Look through the material below and return every line that contains "bolaget".

--- --- ---

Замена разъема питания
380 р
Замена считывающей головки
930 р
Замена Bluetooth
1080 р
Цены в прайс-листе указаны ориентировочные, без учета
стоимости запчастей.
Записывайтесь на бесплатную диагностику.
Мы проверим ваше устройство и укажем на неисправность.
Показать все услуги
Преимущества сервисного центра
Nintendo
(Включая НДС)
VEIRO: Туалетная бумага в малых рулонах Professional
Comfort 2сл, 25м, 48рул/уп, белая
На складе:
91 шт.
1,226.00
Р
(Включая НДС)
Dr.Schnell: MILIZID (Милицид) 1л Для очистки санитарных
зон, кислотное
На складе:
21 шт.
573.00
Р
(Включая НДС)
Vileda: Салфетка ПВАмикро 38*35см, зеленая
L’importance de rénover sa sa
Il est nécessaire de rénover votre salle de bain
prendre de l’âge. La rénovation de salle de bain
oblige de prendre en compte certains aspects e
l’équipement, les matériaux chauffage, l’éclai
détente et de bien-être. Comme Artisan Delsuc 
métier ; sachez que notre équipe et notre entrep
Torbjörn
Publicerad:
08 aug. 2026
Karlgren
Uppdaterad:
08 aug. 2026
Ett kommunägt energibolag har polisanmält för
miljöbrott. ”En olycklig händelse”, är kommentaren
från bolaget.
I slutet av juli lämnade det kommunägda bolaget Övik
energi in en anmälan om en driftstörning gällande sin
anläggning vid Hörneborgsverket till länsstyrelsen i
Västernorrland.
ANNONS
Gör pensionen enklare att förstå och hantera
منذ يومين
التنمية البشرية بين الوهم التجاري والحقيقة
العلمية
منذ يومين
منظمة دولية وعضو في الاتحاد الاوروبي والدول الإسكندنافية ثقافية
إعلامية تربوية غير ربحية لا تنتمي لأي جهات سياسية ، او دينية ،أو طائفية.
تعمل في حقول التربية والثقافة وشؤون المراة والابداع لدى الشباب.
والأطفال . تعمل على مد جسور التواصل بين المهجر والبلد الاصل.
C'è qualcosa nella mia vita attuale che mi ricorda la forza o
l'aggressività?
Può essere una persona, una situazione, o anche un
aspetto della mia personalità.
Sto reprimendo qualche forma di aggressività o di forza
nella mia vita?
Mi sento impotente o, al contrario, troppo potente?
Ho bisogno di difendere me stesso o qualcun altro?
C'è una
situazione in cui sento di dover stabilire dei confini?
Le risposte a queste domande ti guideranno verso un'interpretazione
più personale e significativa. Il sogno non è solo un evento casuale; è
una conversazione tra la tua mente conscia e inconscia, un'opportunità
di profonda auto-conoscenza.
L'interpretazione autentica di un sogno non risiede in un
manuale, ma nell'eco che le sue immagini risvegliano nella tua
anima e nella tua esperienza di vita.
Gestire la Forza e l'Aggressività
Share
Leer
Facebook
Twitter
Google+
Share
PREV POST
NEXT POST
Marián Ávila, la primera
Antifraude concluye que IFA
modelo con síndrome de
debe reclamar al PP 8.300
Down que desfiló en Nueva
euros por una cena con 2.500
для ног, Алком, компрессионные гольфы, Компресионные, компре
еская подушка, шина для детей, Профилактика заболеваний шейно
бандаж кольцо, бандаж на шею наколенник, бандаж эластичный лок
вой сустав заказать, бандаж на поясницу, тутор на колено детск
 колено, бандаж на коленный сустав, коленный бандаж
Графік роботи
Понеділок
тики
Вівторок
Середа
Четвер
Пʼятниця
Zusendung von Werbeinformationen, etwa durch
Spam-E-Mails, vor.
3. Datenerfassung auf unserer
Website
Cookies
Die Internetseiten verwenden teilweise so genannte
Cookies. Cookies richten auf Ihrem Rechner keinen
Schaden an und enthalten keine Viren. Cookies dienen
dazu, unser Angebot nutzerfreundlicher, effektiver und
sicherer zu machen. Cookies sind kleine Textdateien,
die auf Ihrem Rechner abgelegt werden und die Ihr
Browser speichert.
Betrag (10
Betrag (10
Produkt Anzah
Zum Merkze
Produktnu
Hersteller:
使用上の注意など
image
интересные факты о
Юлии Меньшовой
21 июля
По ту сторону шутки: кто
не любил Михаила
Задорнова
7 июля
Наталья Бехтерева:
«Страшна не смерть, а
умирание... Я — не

--- --- ---

Answer:
från bolaget.
I slutet av juli lämnade det kommunägda bolaget Övik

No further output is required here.